Given its limited resources, the government’s ability to absorb the entire HRH component into the public service will closely be monitored during grant implementation, and adjustments will be made as necessary, the GAC explained.
The GAC reported that it was informed by the Secretariat that the infrastructure investments under the RSSH component targeting rehabilitation and renovation of facilities were aimed at improving service delivery as opposed to the construction of new units. “This innovative approach aims to address concerns over historically slow absorption of funds for construction activities,” the GAC said.
During its review of the RSSH component, the GAC noted that the impact and outcome indicators were not able to show the investments planned for the RSSH component, and that there were no indicators at outcome or impact level for the community component. The Secretariat provided the following clarifications:
- the impact and outcome indicators in the performance framework were the national indicators for the health systems as a whole, into which the investments are made from various funding sources, including the Global Fund;
- the scope and scale of community interventions did not allow for outcome and impact indicators specifically linked to that level of service delivery;
- to maximize impact, the community interventions will be implemented as a pilot in two regions as opposed to the original plan to deploy 600 community health workers across the entire country targeting a wide range of services, including for all three diseases; and
- the community pilot will have an evaluation component at the end of the implementation period in order to assess the effectiveness of the community structures in contributing to the health outcomes at facility level.
The GAC noted that Tanzania is in “paced reduction” for its HIV and malaria components, and that significant qualitative adjustments were made during the determination of the country’s allocation for 2017–2019. The GAC said that these developments “highlight the importance of prioritizing sustainability and country ownership on the health agenda in Tanzania going forward.”
“Paced reduction” refers to the fact that Tanzania’s HIV component was labelled “over allocated” when the 2014–2016 allocations were made. (The GAC mentioned both HIV and malaria components, but our records show that only HIV was so labelled.) Countries were told that over-allocated components would see reductions in future allocations until such time as the components were no longer over-allocated.

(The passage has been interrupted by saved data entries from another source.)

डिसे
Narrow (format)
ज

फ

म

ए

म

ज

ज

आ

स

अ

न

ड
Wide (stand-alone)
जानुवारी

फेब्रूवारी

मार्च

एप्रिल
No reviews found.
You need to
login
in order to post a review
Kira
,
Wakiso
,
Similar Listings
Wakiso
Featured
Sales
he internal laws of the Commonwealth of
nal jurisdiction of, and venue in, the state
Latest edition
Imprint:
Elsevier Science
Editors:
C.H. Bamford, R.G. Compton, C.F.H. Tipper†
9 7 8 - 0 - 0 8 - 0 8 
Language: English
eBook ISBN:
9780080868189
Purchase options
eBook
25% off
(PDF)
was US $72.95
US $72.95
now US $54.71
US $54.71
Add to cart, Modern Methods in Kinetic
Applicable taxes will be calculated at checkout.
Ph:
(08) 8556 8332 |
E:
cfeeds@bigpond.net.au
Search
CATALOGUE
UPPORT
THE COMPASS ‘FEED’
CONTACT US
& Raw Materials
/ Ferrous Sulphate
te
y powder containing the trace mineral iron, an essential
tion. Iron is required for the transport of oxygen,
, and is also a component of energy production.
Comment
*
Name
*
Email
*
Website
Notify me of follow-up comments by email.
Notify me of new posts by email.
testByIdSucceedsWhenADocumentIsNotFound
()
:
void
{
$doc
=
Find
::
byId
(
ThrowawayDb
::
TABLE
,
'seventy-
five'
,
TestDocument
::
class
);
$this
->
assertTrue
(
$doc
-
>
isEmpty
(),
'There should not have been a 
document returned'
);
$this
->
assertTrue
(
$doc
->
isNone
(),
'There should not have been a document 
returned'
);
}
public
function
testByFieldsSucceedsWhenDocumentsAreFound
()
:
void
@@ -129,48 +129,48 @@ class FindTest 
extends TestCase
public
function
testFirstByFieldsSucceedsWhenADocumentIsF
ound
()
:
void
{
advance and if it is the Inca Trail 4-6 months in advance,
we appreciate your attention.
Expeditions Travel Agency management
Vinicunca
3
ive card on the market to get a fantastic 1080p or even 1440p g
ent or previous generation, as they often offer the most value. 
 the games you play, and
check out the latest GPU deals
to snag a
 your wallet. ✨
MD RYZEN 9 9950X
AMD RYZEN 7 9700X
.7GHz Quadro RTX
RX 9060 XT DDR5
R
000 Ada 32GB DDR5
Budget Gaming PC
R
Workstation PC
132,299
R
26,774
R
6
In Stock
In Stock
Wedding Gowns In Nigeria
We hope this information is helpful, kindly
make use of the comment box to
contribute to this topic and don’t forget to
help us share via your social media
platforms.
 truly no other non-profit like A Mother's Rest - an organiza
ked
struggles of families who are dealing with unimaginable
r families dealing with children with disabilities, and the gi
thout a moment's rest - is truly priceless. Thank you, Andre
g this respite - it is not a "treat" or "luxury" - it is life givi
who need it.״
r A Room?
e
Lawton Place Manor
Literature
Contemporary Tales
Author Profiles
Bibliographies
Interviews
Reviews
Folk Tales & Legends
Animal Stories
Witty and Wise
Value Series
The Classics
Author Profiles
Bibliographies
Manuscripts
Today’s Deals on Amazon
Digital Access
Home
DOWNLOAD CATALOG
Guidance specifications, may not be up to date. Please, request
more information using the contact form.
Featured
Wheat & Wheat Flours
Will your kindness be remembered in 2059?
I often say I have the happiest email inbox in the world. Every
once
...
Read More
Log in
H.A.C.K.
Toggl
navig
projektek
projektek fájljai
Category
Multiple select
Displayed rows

Aidspan reported on Tanzania’s TB/HIV funding request in GFO #332.
Aidspan reported on the first batch of grant approvals for 2017-2019 here; on the second batch here; on the third batch here; on the fourth batch here; on the fifth batch here; and on the sixth batch here. (The sixth batch consisted of just one grant.)
Most of the information for this article was taken from Board Document GF-B38-ER11 (Electronic Report to the Board: Report of the Secretariat’s Grant Approvals Committee, undated). This document is not available on the Global Fund website.